#### WHAT NEEDS TO BE DONE
Using the records underneath, tally the lines where the word "scroll" appears and please give only the count.
[[ DATA FOR THE TASK, beginning ]]
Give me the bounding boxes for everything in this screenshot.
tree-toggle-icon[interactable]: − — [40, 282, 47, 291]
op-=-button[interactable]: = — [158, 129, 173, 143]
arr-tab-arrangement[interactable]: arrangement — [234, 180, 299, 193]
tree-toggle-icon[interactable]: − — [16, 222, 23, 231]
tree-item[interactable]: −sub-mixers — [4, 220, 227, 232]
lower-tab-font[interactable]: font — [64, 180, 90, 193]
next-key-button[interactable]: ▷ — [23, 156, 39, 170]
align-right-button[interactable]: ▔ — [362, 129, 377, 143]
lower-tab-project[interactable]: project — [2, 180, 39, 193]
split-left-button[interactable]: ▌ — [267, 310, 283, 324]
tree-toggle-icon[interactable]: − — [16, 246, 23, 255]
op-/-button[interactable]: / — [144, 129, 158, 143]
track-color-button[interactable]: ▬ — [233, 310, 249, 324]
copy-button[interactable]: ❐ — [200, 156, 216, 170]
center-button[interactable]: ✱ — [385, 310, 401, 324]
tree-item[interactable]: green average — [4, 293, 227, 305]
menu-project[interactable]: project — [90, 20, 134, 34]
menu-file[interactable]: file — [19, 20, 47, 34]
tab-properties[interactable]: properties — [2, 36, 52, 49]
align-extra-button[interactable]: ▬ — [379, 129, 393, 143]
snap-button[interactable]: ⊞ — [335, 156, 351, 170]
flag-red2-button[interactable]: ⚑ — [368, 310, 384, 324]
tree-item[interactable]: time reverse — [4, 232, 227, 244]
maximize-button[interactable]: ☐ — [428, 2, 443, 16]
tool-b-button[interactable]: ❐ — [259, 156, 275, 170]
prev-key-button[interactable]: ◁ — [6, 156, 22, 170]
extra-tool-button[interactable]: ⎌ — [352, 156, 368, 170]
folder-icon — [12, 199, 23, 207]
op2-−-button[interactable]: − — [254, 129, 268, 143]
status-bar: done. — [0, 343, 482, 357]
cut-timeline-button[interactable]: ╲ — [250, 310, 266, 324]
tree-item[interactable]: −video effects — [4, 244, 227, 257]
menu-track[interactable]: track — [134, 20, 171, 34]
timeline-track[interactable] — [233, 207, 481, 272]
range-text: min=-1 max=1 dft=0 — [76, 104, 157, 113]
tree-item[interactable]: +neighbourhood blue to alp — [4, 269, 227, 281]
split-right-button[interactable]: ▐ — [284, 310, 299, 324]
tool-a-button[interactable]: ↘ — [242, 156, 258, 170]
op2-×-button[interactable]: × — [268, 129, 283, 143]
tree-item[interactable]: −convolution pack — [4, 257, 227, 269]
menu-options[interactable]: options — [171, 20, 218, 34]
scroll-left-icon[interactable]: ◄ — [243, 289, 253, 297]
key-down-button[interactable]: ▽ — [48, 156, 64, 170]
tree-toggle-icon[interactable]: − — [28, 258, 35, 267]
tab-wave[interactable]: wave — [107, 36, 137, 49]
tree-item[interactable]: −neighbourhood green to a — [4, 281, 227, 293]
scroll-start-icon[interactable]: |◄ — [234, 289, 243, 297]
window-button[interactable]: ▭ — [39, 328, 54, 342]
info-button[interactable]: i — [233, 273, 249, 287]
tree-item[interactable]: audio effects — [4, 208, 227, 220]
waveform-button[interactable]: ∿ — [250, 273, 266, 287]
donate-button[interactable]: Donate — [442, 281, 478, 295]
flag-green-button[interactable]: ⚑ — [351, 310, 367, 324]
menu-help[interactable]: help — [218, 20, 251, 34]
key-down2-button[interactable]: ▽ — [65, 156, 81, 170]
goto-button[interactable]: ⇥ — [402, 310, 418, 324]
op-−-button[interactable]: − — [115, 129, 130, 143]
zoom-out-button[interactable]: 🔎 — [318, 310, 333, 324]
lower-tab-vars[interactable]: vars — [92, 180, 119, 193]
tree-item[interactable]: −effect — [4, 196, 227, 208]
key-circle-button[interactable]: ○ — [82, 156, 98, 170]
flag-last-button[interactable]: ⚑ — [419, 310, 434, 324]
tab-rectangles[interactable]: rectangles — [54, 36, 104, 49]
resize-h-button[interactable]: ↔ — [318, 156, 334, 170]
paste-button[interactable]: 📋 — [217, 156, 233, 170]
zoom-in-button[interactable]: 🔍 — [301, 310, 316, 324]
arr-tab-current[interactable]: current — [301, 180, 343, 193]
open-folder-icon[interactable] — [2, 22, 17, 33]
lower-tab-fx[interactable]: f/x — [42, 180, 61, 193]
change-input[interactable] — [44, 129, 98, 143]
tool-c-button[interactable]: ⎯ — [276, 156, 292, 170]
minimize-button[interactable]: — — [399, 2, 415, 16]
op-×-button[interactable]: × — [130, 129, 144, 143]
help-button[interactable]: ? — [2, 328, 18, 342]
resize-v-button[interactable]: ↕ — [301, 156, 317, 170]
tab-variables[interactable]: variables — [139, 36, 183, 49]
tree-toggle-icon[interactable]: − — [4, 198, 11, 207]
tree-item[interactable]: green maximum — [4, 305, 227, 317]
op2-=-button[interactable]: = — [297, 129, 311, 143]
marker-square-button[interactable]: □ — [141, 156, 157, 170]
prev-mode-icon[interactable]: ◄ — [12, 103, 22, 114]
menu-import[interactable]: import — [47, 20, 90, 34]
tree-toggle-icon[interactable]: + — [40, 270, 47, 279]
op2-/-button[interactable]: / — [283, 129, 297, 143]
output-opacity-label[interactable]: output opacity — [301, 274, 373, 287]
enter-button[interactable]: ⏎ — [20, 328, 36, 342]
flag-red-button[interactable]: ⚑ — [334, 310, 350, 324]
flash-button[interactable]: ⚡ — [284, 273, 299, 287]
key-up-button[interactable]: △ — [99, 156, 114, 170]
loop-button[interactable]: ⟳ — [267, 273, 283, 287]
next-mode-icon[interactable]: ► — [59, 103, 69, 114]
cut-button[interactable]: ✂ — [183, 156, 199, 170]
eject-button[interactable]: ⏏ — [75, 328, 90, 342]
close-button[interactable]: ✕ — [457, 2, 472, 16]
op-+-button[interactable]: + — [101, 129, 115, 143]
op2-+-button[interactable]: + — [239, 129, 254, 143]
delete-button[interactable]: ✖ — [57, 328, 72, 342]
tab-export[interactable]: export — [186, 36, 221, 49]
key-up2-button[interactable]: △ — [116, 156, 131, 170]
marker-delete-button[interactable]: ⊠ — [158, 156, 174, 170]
[[ DATA FOR THE TASK, end ]]
#### SOLUTION TO THE PROBLEM
2